[TASK REQUIREMENTS] Return exactly the lines of the entries that start at the line containing "Dans la Presse (316, 856)" and continue to the last line. Omit the pictures.

[DATA FOR REVIEW]
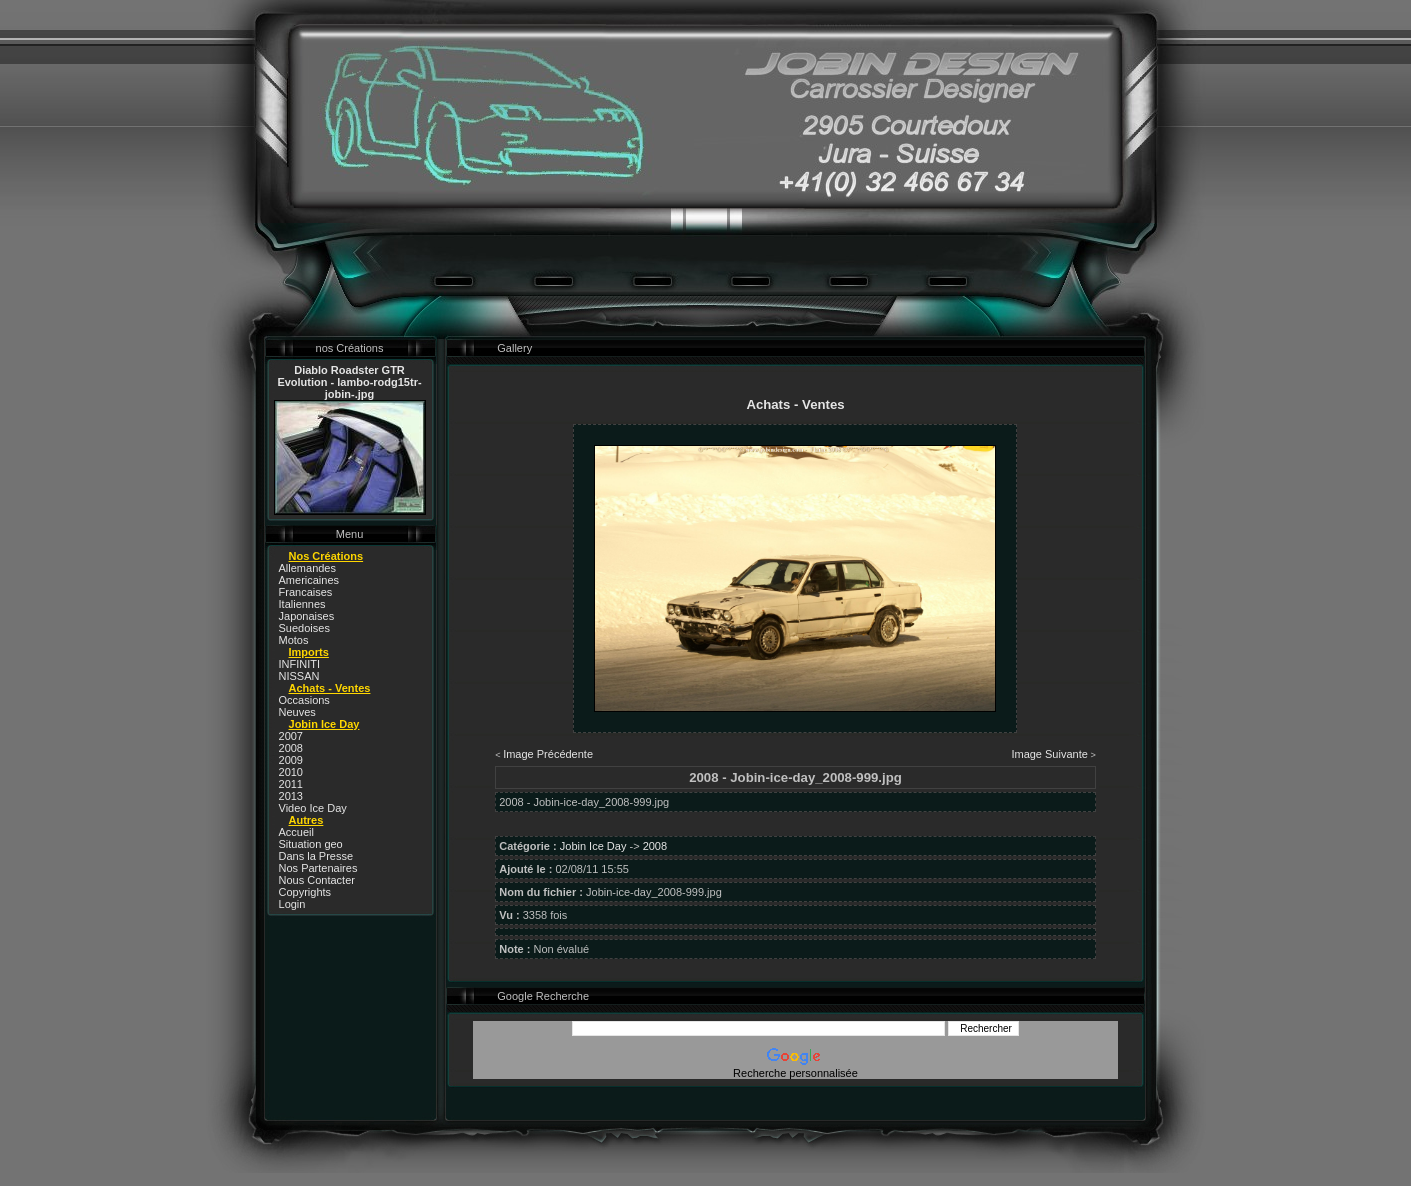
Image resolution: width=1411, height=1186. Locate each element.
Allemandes (307, 568)
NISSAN (299, 676)
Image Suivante (1049, 754)
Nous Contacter (317, 880)
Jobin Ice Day (593, 846)
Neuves (297, 712)
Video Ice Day (313, 808)
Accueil (296, 832)
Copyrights (305, 892)
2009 (291, 760)
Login (292, 904)
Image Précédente (548, 754)
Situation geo (311, 844)
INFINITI (300, 664)
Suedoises (304, 628)
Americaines (309, 580)
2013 (291, 796)
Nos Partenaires (318, 868)
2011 (291, 784)
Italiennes (302, 604)
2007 (291, 736)
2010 (291, 772)
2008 (291, 748)
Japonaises (307, 616)
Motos (294, 640)
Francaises (306, 592)
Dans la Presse (316, 856)
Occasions (304, 700)
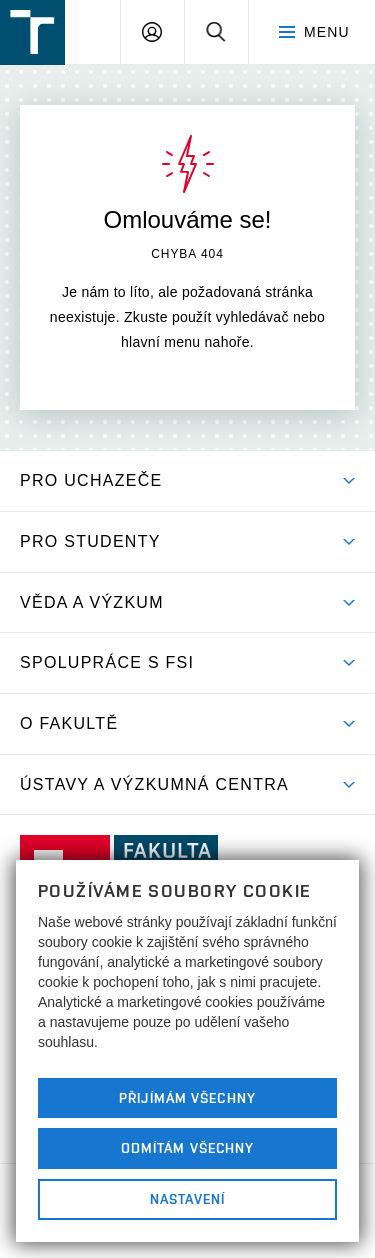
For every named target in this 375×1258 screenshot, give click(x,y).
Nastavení (187, 1199)
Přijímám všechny (187, 1098)
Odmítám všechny (188, 1148)
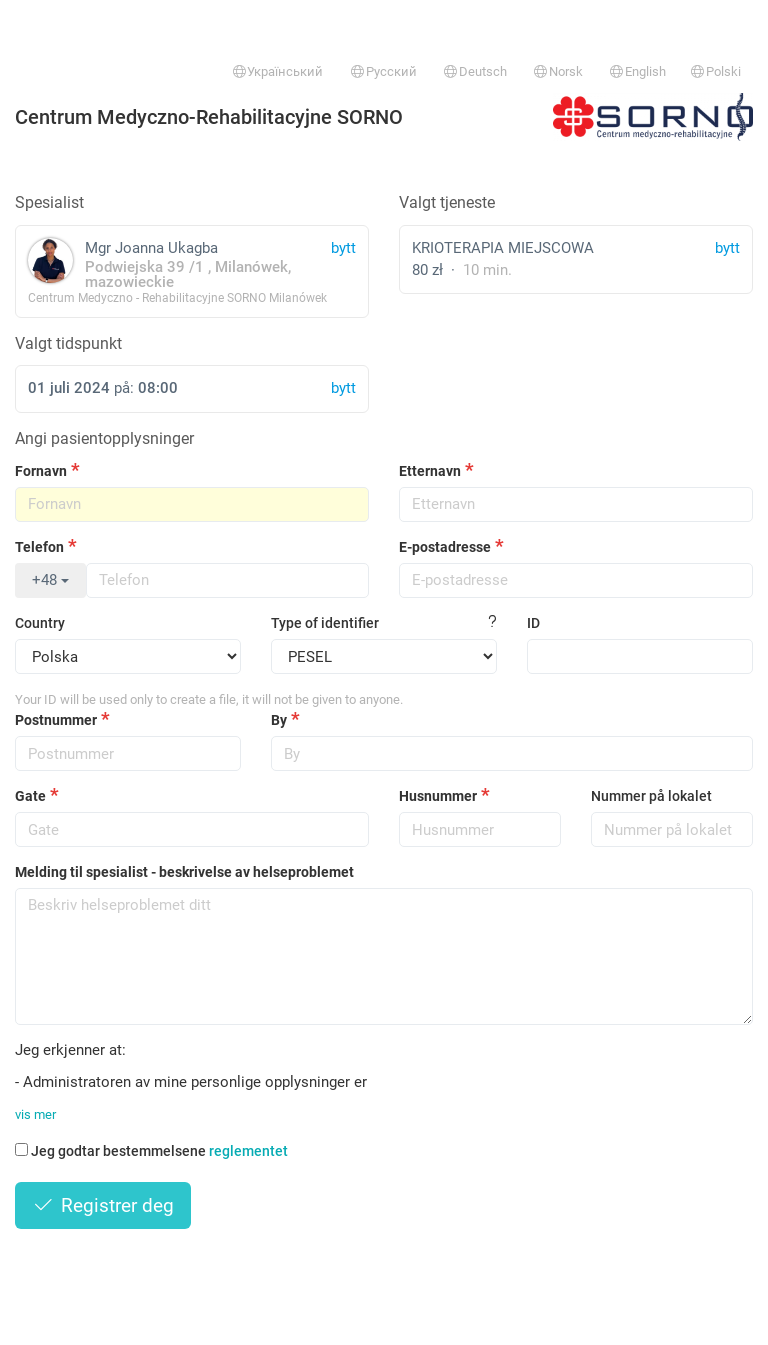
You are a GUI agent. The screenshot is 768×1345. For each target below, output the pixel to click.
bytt (727, 248)
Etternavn (430, 471)
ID (533, 623)
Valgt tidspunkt (68, 343)
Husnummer (438, 796)
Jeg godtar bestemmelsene (151, 1151)
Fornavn (41, 471)
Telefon (39, 547)
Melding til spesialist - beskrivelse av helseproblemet (184, 872)
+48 (50, 580)
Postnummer (56, 720)
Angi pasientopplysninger (104, 438)
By (279, 720)
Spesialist (49, 202)
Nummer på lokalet (651, 796)
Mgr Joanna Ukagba (192, 271)
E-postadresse (445, 547)
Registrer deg (103, 1205)
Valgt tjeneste (447, 202)
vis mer (35, 1114)
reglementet (248, 1151)
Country (40, 623)
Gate (30, 796)
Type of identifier (325, 623)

[TASK SOLUTION]
Dans la Presse (316, 856)
Occasions (304, 700)
For every named target in this 375×1258 screenshot, give click(x,y).
Nastavení (187, 1199)
Přijímám všechny (187, 1098)
Odmítám všechny (188, 1148)
You are a GUI agent. The screenshot is 768×1345. For each target below, output the pixel to click.
bytt (727, 248)
Etternavn (430, 471)
ID (533, 623)
Valgt tidspunkt (68, 343)
Husnummer (438, 796)
Jeg godtar bestemmelsene (151, 1151)
Fornavn (41, 471)
Telefon (39, 547)
Melding til spesialist - beskrivelse av helseproblemet (184, 872)
+48 (50, 580)
Postnummer (56, 720)
Angi pasientopplysninger (104, 438)
By (279, 720)
Spesialist (49, 202)
Nummer på lokalet (651, 796)
Mgr Joanna Ukagba (192, 271)
E-postadresse (445, 547)
Registrer deg (103, 1205)
Valgt tjeneste (447, 202)
vis mer (35, 1114)
reglementet (248, 1151)
Country (40, 623)
Gate (30, 796)
Type of identifier (325, 623)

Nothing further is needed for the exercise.